§ Exercise objective: Write out all of the records precisely. Skip anything that is a picture.

** Opening Data to process block **

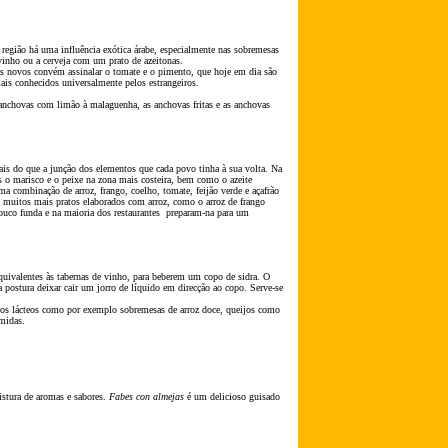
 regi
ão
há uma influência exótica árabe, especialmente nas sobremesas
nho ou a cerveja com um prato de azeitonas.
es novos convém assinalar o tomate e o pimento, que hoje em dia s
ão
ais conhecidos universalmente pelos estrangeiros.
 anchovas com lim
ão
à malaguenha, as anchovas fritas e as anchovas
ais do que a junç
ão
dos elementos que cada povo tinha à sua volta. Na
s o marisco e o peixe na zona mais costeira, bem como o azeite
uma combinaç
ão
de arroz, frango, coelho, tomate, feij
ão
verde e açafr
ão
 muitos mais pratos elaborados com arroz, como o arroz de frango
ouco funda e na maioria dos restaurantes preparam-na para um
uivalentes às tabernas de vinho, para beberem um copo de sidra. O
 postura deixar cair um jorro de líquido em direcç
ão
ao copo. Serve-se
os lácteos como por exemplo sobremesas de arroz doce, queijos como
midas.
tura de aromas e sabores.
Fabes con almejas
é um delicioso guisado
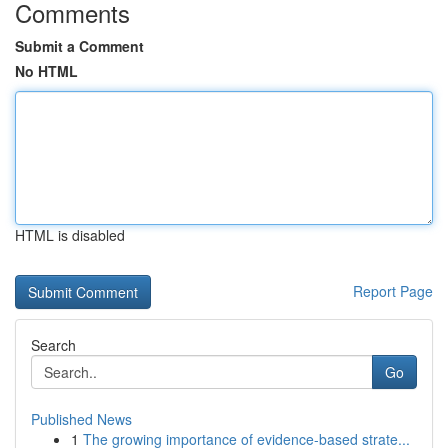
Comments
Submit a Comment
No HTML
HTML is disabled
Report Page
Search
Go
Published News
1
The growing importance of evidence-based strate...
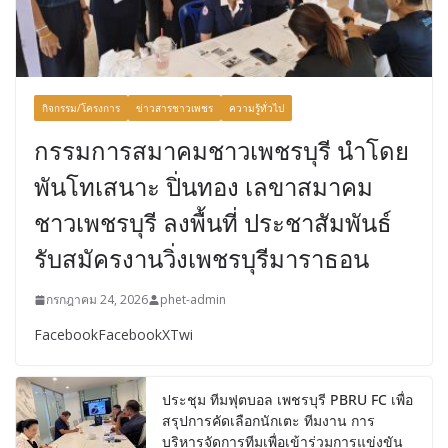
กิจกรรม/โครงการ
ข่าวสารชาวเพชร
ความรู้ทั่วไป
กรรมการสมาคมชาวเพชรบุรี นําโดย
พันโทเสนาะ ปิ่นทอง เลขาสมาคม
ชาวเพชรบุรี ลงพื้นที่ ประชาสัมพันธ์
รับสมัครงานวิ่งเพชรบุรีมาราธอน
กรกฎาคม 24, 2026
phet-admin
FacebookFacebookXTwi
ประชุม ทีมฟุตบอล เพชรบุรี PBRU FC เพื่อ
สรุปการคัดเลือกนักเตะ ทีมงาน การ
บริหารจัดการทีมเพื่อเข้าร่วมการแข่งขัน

** Closing Data to process block **

§ Worked solution:
 regi
ão
há uma influência exótica árabe, especialmente nas sobremesas
nho ou a cerveja com um prato de azeitonas.
es novos convém assinalar o tomate e o pimento, que hoje em dia s
ão
ais conhecidos universalmente pelos estrangeiros.
 anchovas com lim
ão
à malaguenha, as anchovas fritas e as anchovas
ais do que a junç
ão
dos elementos que cada povo tinha à sua volta. Na
s o marisco e o peixe na zona mais costeira, bem como o azeite
uma combinaç
ão
de arroz, frango, coelho, tomate, feij
ão
verde e açafr
ão
 muitos mais pratos elaborados com arroz, como o arroz de frango
ouco funda e na maioria dos restaurantes preparam-na para um
uivalentes às tabernas de vinho, para beberem um copo de sidra. O
 postura deixar cair um jorro de líquido em direcç
ão
ao copo. Serve-se
os lácteos como por exemplo sobremesas de arroz doce, queijos como
midas.
tura de aromas e sabores.
Fabes con almejas
é um delicioso guisado
Comments
Submit a Comment
No HTML
HTML is disabled
Report Page
Search
Go
Published News
1
The growing importance of evidence-based strate...
กิจกรรม/โครงการ
ข่าวสารชาวเพชร
ความรู้ทั่วไป
กรรมการสมาคมชาวเพชรบุรี นําโดย
พันโทเสนาะ ปิ่นทอง เลขาสมาคม
ชาวเพชรบุรี ลงพื้นที่ ประชาสัมพันธ์
รับสมัครงานวิ่งเพชรบุรีมาราธอน
กรกฎาคม 24, 2026
phet-admin
FacebookFacebookXTwi
ประชุม ทีมฟุตบอล เพชรบุรี PBRU FC เพื่อ
สรุปการคัดเลือกนักเตะ ทีมงาน การ
บริหารจัดการทีมเพื่อเข้าร่วมการแข่งขัน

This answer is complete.